Denial-of-Service (DoS) and credential attacks are becoming more popular among criminals, a new report from cybersecurity firm F5 Labs claims.
Analyzing three years’ worth of attacks reported to its Security Incident Response Team (SIRT), F5 found that DoS, brute force, credential stuffing and API attacks are on the rise.
“Attackers, as always, choose the most efficient ways to turn a profit. Our weaknesses are their opportunities. We can definitely expect more password login, DoS and API attacks on the horizon,” said Raymond Pompon, Director of F5 Labs.
Almost a third (32 percent) of all of the incidents reported to SIRT were DoS attacks. The percentage is “creeping up”, F5 says; in 2020 there DoS attacks accounted for 36 percent of those reported.

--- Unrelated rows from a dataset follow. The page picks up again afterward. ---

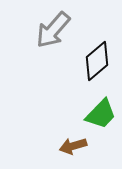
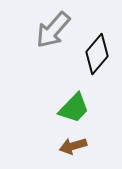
black diamond: moved 7 px up; rotated 9 degrees counterclockwise
green trapezoid: moved 27 px left, 6 px up
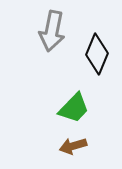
gray arrow: moved 1 px left, 1 px down; rotated 30 degrees counterclockwise
black diamond: rotated 18 degrees counterclockwise
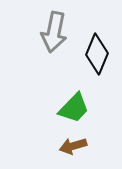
gray arrow: moved 2 px right, 1 px down
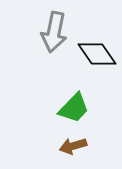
black diamond: rotated 57 degrees counterclockwise
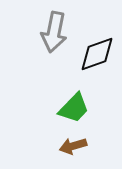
black diamond: rotated 75 degrees counterclockwise
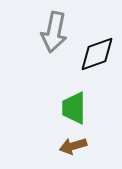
green trapezoid: rotated 136 degrees clockwise
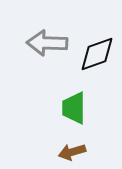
gray arrow: moved 7 px left, 11 px down; rotated 81 degrees clockwise
brown arrow: moved 1 px left, 6 px down
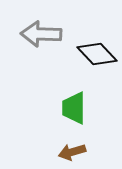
gray arrow: moved 6 px left, 9 px up
black diamond: rotated 66 degrees clockwise
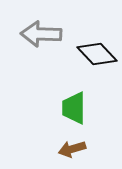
brown arrow: moved 3 px up
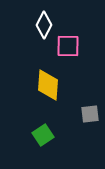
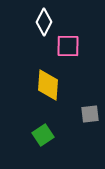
white diamond: moved 3 px up
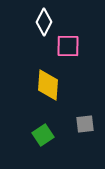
gray square: moved 5 px left, 10 px down
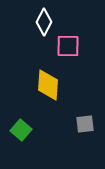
green square: moved 22 px left, 5 px up; rotated 15 degrees counterclockwise
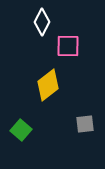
white diamond: moved 2 px left
yellow diamond: rotated 48 degrees clockwise
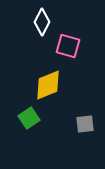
pink square: rotated 15 degrees clockwise
yellow diamond: rotated 16 degrees clockwise
green square: moved 8 px right, 12 px up; rotated 15 degrees clockwise
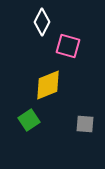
green square: moved 2 px down
gray square: rotated 12 degrees clockwise
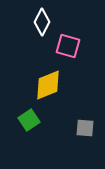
gray square: moved 4 px down
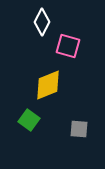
green square: rotated 20 degrees counterclockwise
gray square: moved 6 px left, 1 px down
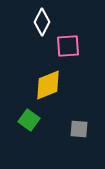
pink square: rotated 20 degrees counterclockwise
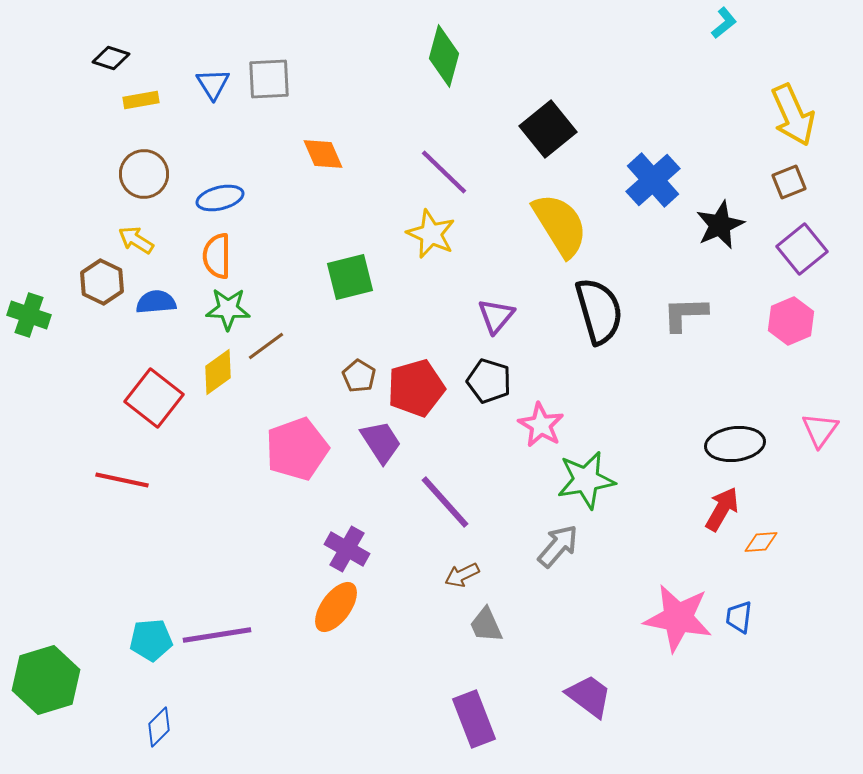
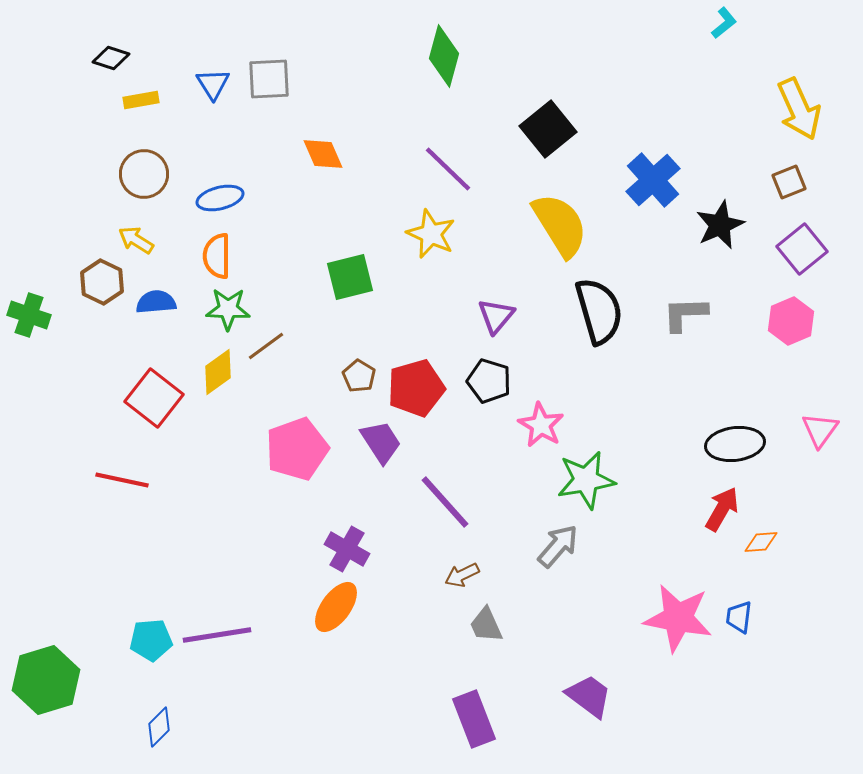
yellow arrow at (793, 115): moved 6 px right, 6 px up
purple line at (444, 172): moved 4 px right, 3 px up
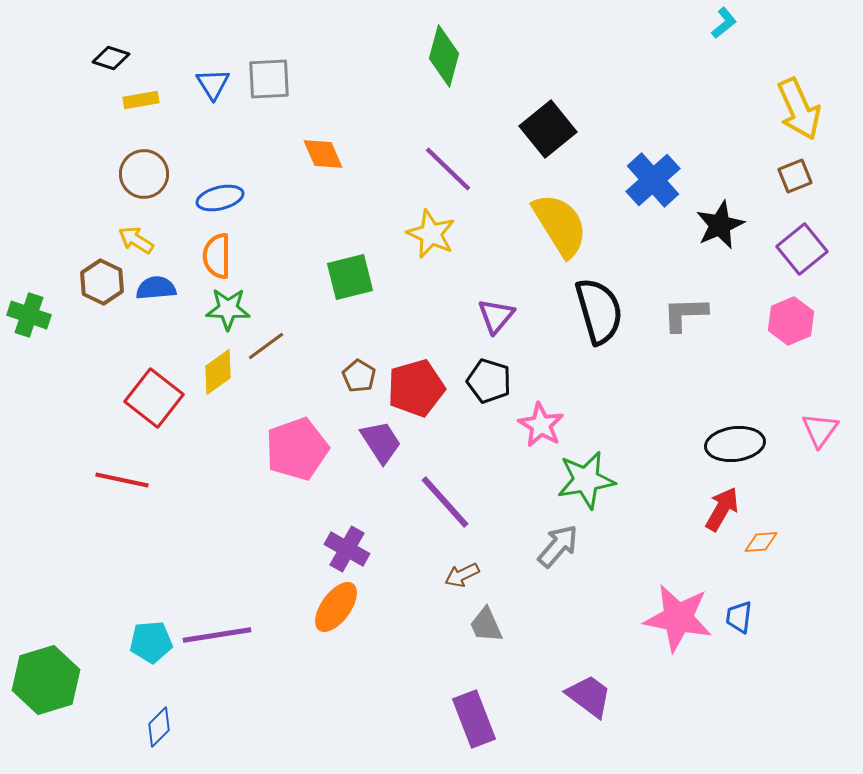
brown square at (789, 182): moved 6 px right, 6 px up
blue semicircle at (156, 302): moved 14 px up
cyan pentagon at (151, 640): moved 2 px down
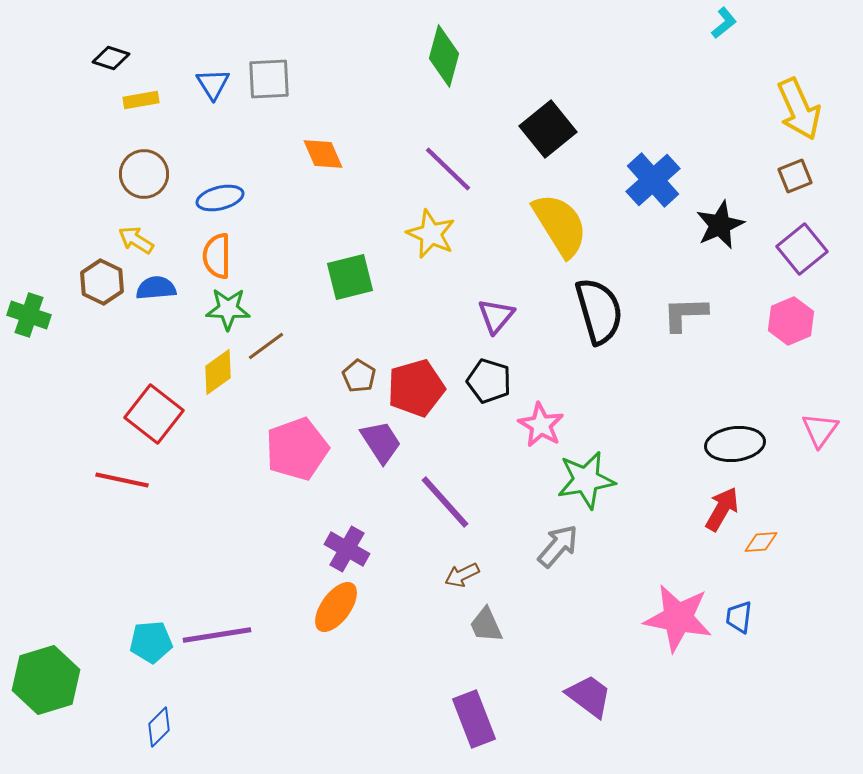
red square at (154, 398): moved 16 px down
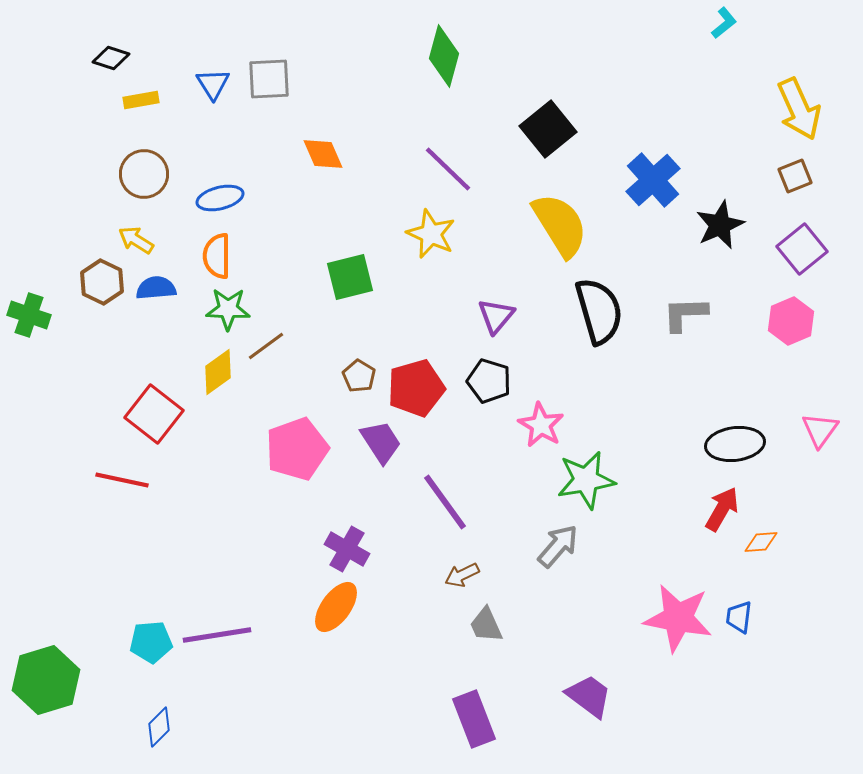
purple line at (445, 502): rotated 6 degrees clockwise
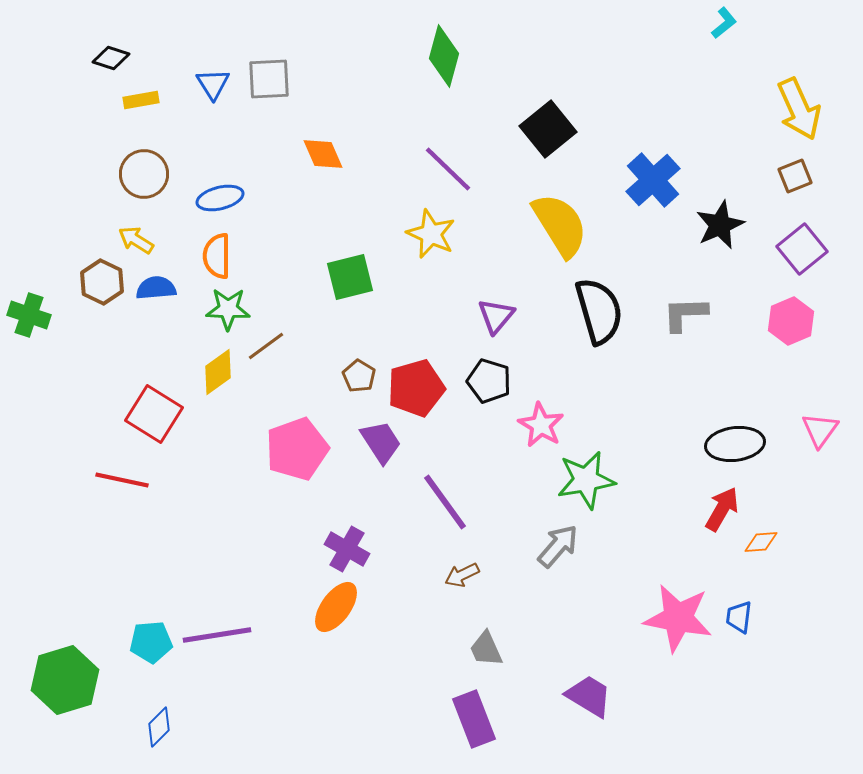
red square at (154, 414): rotated 6 degrees counterclockwise
gray trapezoid at (486, 625): moved 24 px down
green hexagon at (46, 680): moved 19 px right
purple trapezoid at (589, 696): rotated 6 degrees counterclockwise
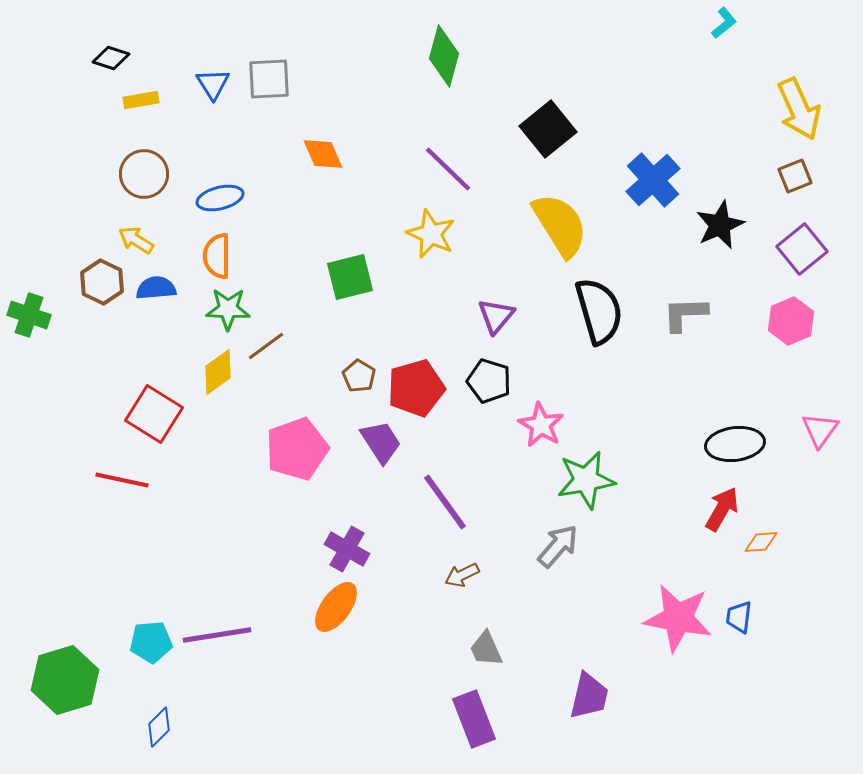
purple trapezoid at (589, 696): rotated 72 degrees clockwise
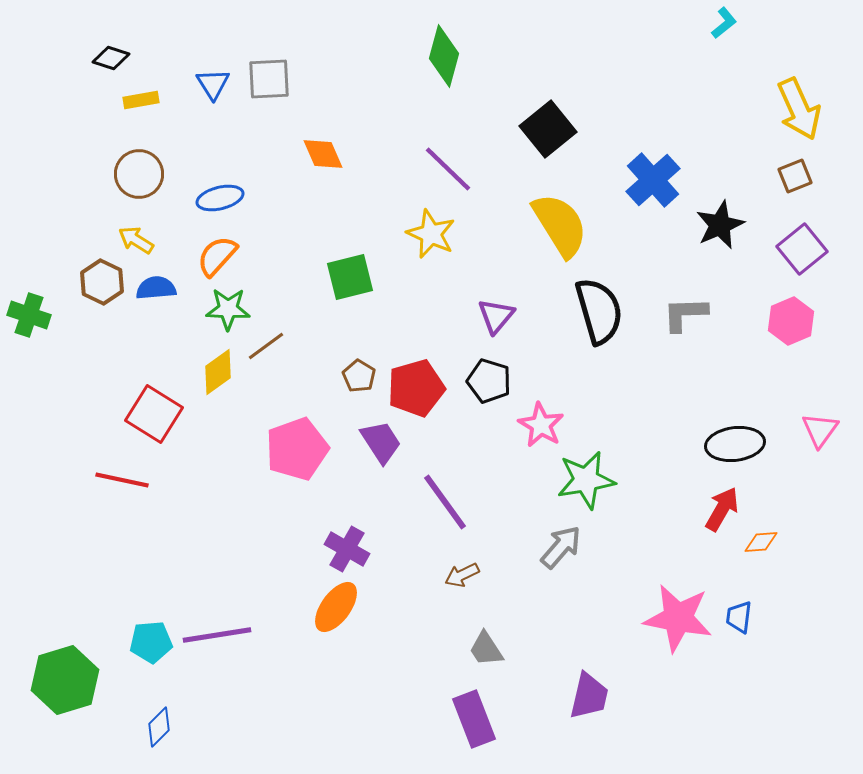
brown circle at (144, 174): moved 5 px left
orange semicircle at (217, 256): rotated 42 degrees clockwise
gray arrow at (558, 546): moved 3 px right, 1 px down
gray trapezoid at (486, 649): rotated 9 degrees counterclockwise
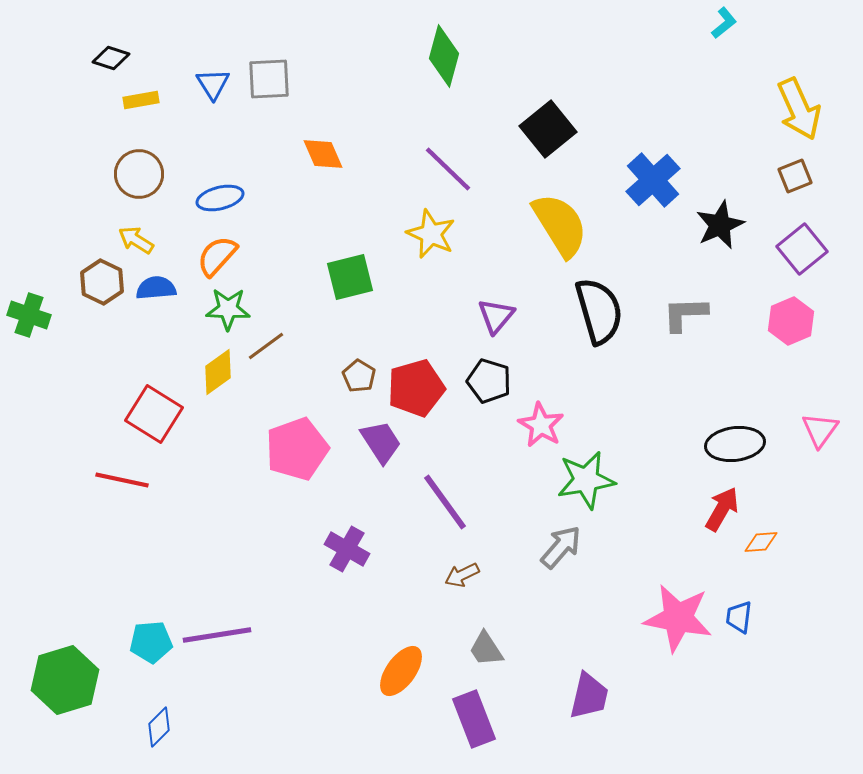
orange ellipse at (336, 607): moved 65 px right, 64 px down
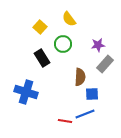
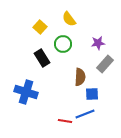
purple star: moved 2 px up
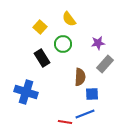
red line: moved 1 px down
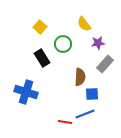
yellow semicircle: moved 15 px right, 5 px down
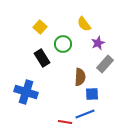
purple star: rotated 16 degrees counterclockwise
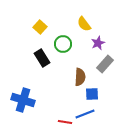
blue cross: moved 3 px left, 8 px down
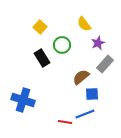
green circle: moved 1 px left, 1 px down
brown semicircle: moved 1 px right; rotated 132 degrees counterclockwise
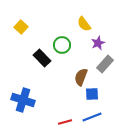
yellow square: moved 19 px left
black rectangle: rotated 12 degrees counterclockwise
brown semicircle: rotated 30 degrees counterclockwise
blue line: moved 7 px right, 3 px down
red line: rotated 24 degrees counterclockwise
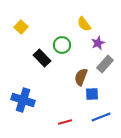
blue line: moved 9 px right
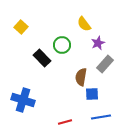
brown semicircle: rotated 12 degrees counterclockwise
blue line: rotated 12 degrees clockwise
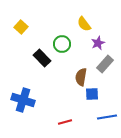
green circle: moved 1 px up
blue line: moved 6 px right
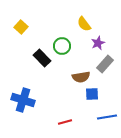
green circle: moved 2 px down
brown semicircle: rotated 108 degrees counterclockwise
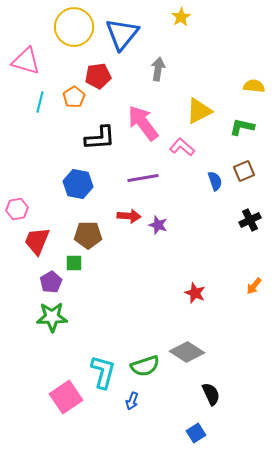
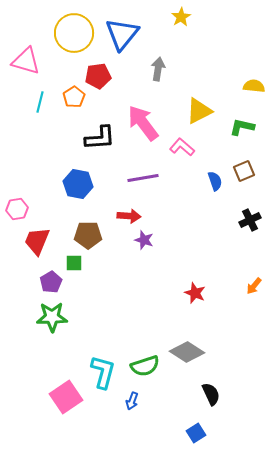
yellow circle: moved 6 px down
purple star: moved 14 px left, 15 px down
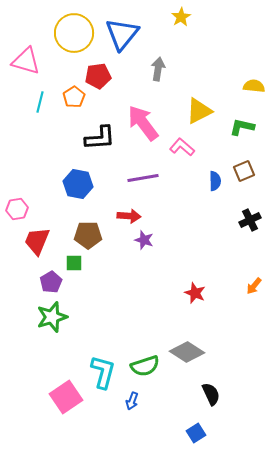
blue semicircle: rotated 18 degrees clockwise
green star: rotated 16 degrees counterclockwise
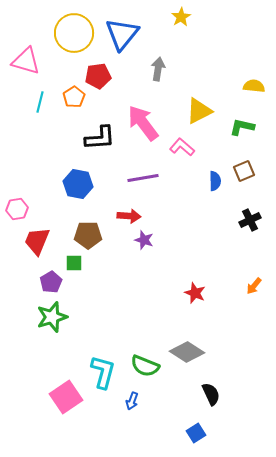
green semicircle: rotated 40 degrees clockwise
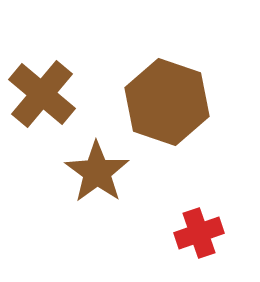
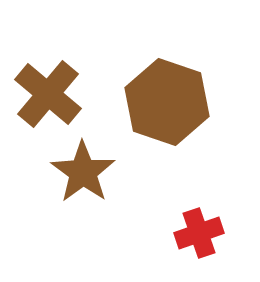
brown cross: moved 6 px right
brown star: moved 14 px left
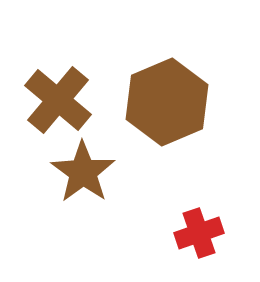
brown cross: moved 10 px right, 6 px down
brown hexagon: rotated 18 degrees clockwise
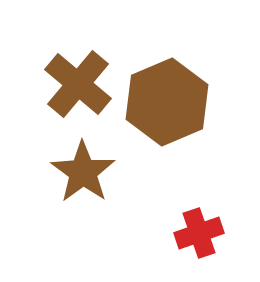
brown cross: moved 20 px right, 16 px up
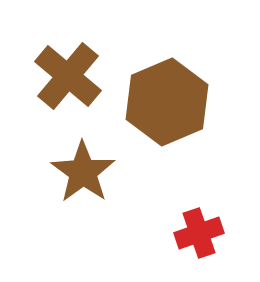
brown cross: moved 10 px left, 8 px up
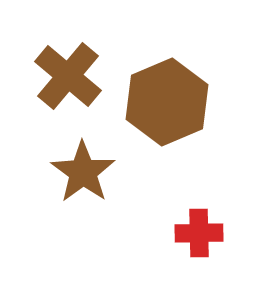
red cross: rotated 18 degrees clockwise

Most DoS attacks are network volumetric floods (commonly known as TCP SYN or UDP floods). There were also reports of “Slow POST/Slowloris” attacks, the goal of which is to keep as many of a victim’s connections open as possible. Almost a fifth (19 percent) of reported DoS incidents involved attacks on DNS.
These attacks were most prominent in the Asia-Pacific, China and Japan, taking up more than half (57 percent) of all reported incidents.
The most frequently targeted organizations were service providers, educational institutions, public sector organizations and financial firms.